Скоротечно прошли Новогодние праздники. По новой традиции с телеэкрана к советскому народу с Новогодним поздравлением от имени руководства страны обратился председатель Президиума Верховного Совета Николай Подгорный. Новый, 1971, год вступил в свои права. Сразу наступила зимняя сессия. За ней зимний отпуск, пролетевший как один день.

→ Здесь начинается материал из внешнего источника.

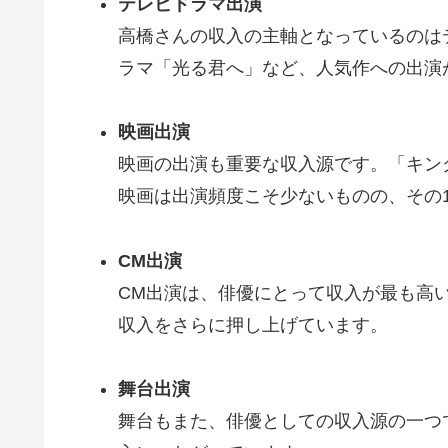
テレビドラマ出演
高橋さんの収入の主軸となっているのは
ラマ「光る君へ」など、人気作への出演
映画出演
映画の出演も重要な収入源です。「キン
映画は出演頻度こそ少ないものの、その
CM出演
CM出演は、俳優にとって収入が最も高
収入をさらに押し上げています。
舞台出演
舞台もまた、俳優としての収入源の一つ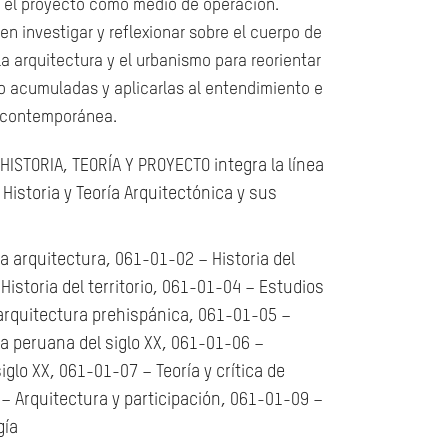
 el proyecto como medio de operación.
n investigar y reflexionar sobre el cuerpo de
a arquitectura y el urbanismo para reorientar
o acumuladas y aplicarlas al entendimiento e
n contemporánea.
 HISTORIA, TEORÍA Y PROYECTO integra la línea
 Historia y Teoría Arquitectónica y sus
la arquitectura,
061-01-02 – Historia del
istoria del territorio,
061-01-04 – Estudios
arquitectura prehispánica,
061-01-05 –
ra peruana del siglo XX,
061-01-06 –
siglo XX,
061-01-07 – Teoría y crítica de
– Arquitectura y participación,
061-01-09 –
gía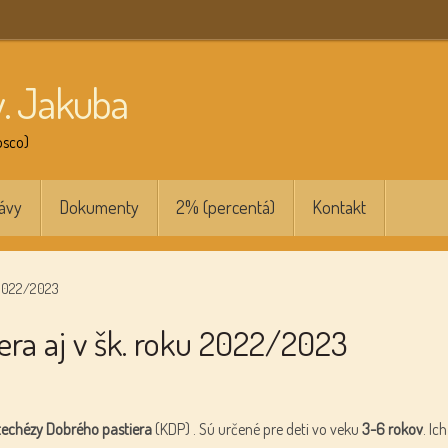
v. Jakuba
osco)
ávy
Dokumenty
2% (percentá)
Kontakt
u 2022/2023
ra aj v šk. roku 2022/2023
echézy Dobrého pastiera
(KDP) . Sú určené pre deti vo veku
3-6 rokov
. Ich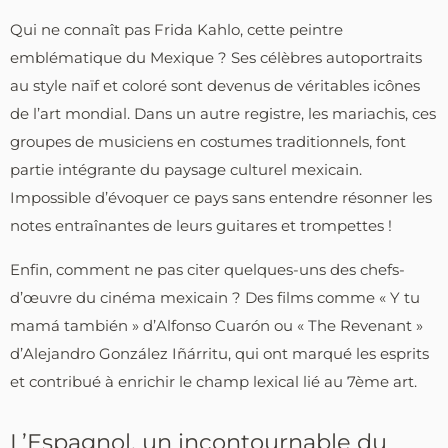
Qui ne connaît pas Frida Kahlo, cette peintre
emblématique du Mexique ? Ses célèbres autoportraits
au style naïf et coloré sont devenus de véritables icônes
de l’art mondial. Dans un autre registre, les mariachis, ces
groupes de musiciens en costumes traditionnels, font
partie intégrante du paysage culturel mexicain.
Impossible d’évoquer ce pays sans entendre résonner les
notes entraînantes de leurs guitares et trompettes !
Enfin, comment ne pas citer quelques-uns des chefs-
d’œuvre du cinéma mexicain ? Des films comme « Y tu
mamá también » d’Alfonso Cuarón ou « The Revenant »
d’Alejandro González Iñárritu, qui ont marqué les esprits
et contribué à enrichir le champ lexical lié au 7ème art.
L’Espagnol, un incontournable du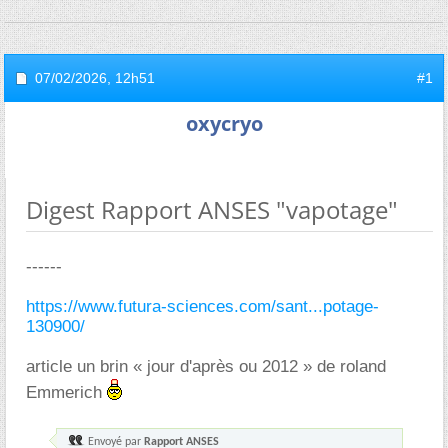
07/02/2026,
12h51
#1
oxycryo
Digest Rapport ANSES "vapotage"
------
https://www.futura-sciences.com/sant...potage-
130900/
article un brin « jour d'après ou 2012 » de roland
Emmerich
Envoyé par
Rapport ANSES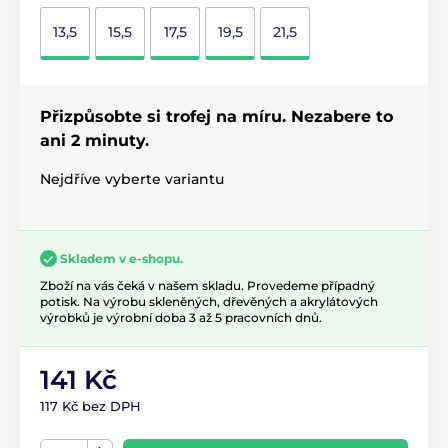
13,5
15,5
17,5
19,5
21,5
Přizpůsobte si trofej na míru. Nezabere to
ani 2 minuty.
Nejdříve vyberte variantu
Skladem v e-shopu.
Zboží na vás čeká v našem skladu. Provedeme případný
potisk. Na výrobu skleněných, dřevěných a akrylátových
výrobků je výrobní doba 3 až 5 pracovních dnů.
141 Kč
117 Kč bez DPH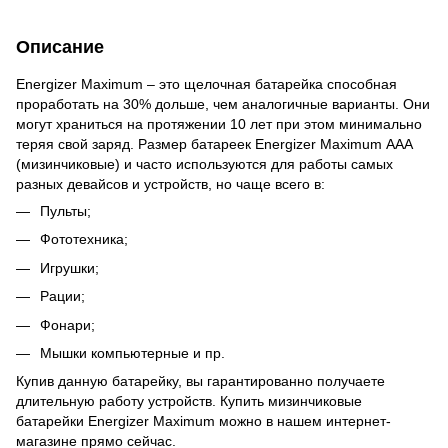
Описание
Energizer Maximum – это щелочная батарейка способная
проработать на 30% дольше, чем аналогичные варианты. Они
могут храниться на протяжении 10 лет при этом минимально
теряя свой заряд. Размер батареек Energizer Maximum ААА
(мизинчиковые) и часто используются для работы самых
разных девайсов и устройств, но чаще всего в:
Пульты;
Фототехника;
Игрушки;
Рации;
Фонари;
Мышки компьютерные и пр.
Купив данную батарейку, вы гарантированно получаете
длительную работу устройств. Купить мизинчиковые
батарейки Energizer Maximum можно в нашем интернет-
магазине прямо сейчас.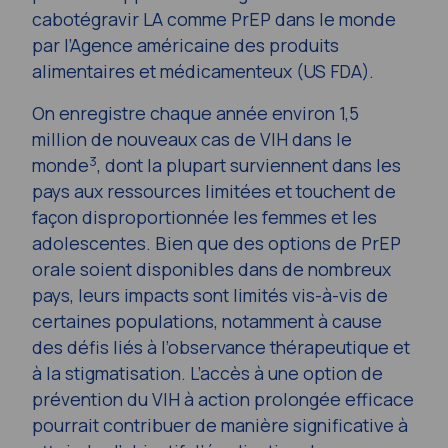
cabotégravir LA comme PrEP dans le monde
par l’Agence américaine des produits
alimentaires et médicamenteux (US FDA).
On enregistre chaque année environ 1,5
million de nouveaux cas de VIH dans le
3
monde
, dont la plupart surviennent dans les
pays aux ressources limitées et touchent de
façon disproportionnée les femmes et les
adolescentes. Bien que des options de PrEP
orale soient disponibles dans de nombreux
pays, leurs impacts sont limités vis-à-vis de
certaines populations, notamment à cause
des défis liés à l’observance thérapeutique et
à la stigmatisation. L’accès à une option de
prévention du VIH à action prolongée efficace
pourrait contribuer de manière significative à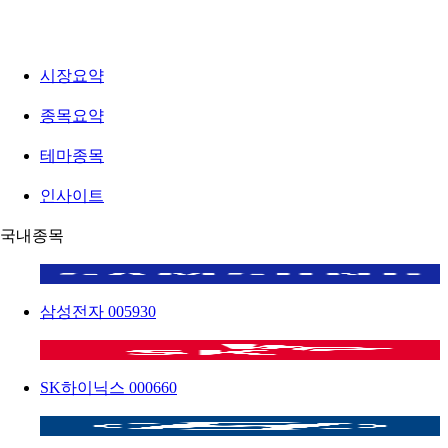
시장요약
종목요약
테마종목
인사이트
국내종목
삼성전자
005930
SK하이닉스
000660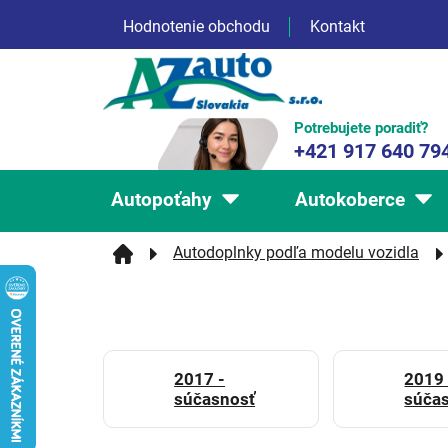
Prejsť
Hodnotenie obchodu
Kontakt
na
obsah
Potrebujete poradiť?
+421 917 640 79
Autopoťahy
Autokoberce
Autodoplnky podľa modelu vozidla
2017 -
2019 
súčasnosť
súča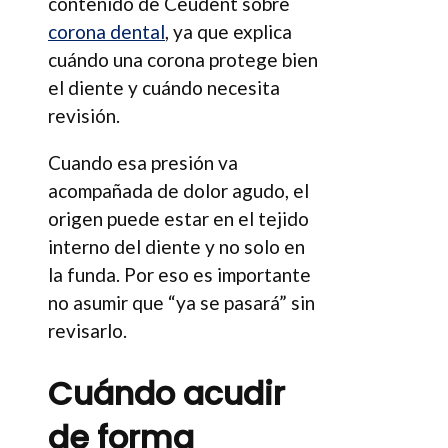
contenido de Ceudent sobre
corona dental
, ya que explica
cuándo una corona protege bien
el diente y cuándo necesita
revisión.
Cuando esa presión va
acompañada de dolor agudo, el
origen puede estar en el tejido
interno del diente y no solo en
la funda. Por eso es importante
no asumir que “ya se pasará” sin
revisarlo.
Cuándo acudir
de forma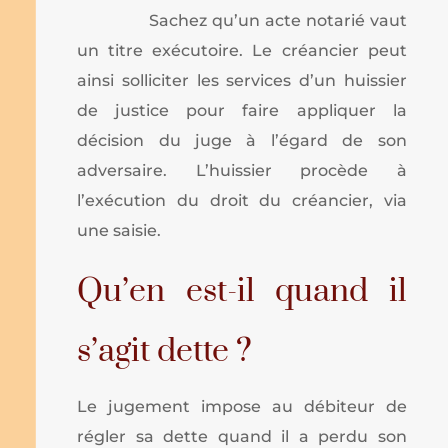
Sachez qu’un acte notarié vaut
un titre exécutoire. Le créancier peut
ainsi solliciter les services d’un huissier
de justice pour faire appliquer la
décision du juge à l’égard de son
adversaire. L’huissier procède à
l’exécution du droit du créancier, via
une saisie.
Qu’en est-il quand il
s’agit dette ?
Le jugement impose au débiteur de
régler sa dette quand il a perdu son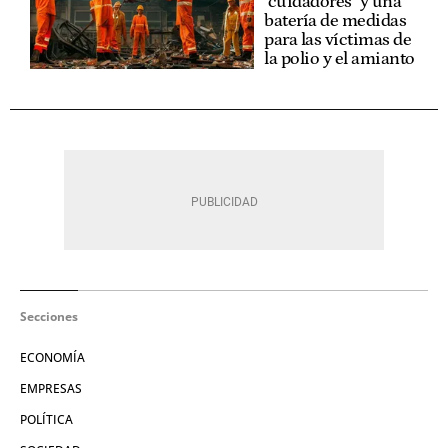
"cuidadores" y una
batería de medidas
para las víctimas de
la polio y el amianto
Secciones
ECONOMÍA
EMPRESAS
POLÍTICA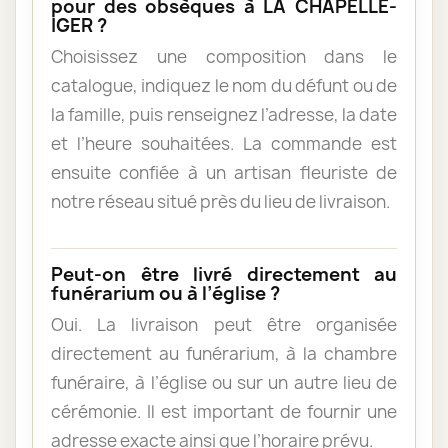
pour des obsèques à LA CHAPELLE-
IGER ?
Choisissez une composition dans le
catalogue, indiquez le nom du défunt ou de
la famille, puis renseignez l’adresse, la date
et l’heure souhaitées. La commande est
ensuite confiée à un artisan fleuriste de
notre réseau situé près du lieu de livraison.
Peut-on être livré directement au
funérarium ou à l’église ?
Oui. La livraison peut être organisée
directement au funérarium, à la chambre
funéraire, à l’église ou sur un autre lieu de
cérémonie. Il est important de fournir une
adresse exacte ainsi que l’horaire prévu.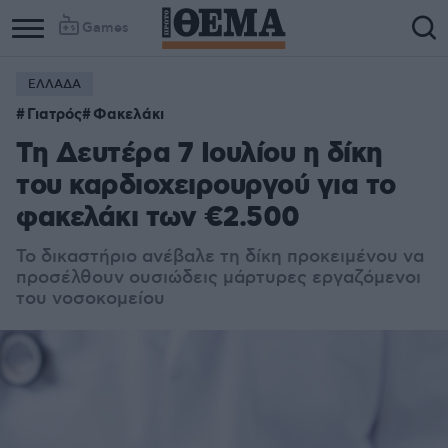
Games
ΕΛΛΑΔΑ
Column
Column
Γιατρός
Φακελάκι
1
2
Τη Δευτέρα 7 Ιουλίου η δίκη
του καρδιοχειρουργού για το
φακελάκι των €2.500
Το δικαστήριο ανέβαλε τη δίκη προκειμένου να
προσέλθουν ουσιώδεις μάρτυρες εργαζόμενοι
του νοσοκομείου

Опять начались серые будни. По понедельникам утром слушать ядерную физику было просто невозможно. Профессор в кителе с погонами капитана 1-го ранга наворачивал на доске мудреные формулы, и я, потеряв один раз мысль, разбирался дальше с большим трудом. Потом вообще бросил это, решив, что пройду тему по учебнику самостоятельно.
Предстояла очередная морская корабельная практика.
Наступил день отъезда. Наша рота построена с чемоданами для проверки на предмет «наличия отсутствия» у нас горячительных напитков. По команде мы открыли свои чемоданы, и командир роты Пеца лично проверял их содержимое.
Мы понимали, что проверка вызвана трагическим случаем, произошедшим летом 1969 года, когда по пути на морскую практику курсанты «Системы» спалили вагон, в котором ехали. Этот случай вошел не только в историю «Системы», но и в историю военно-морского флота.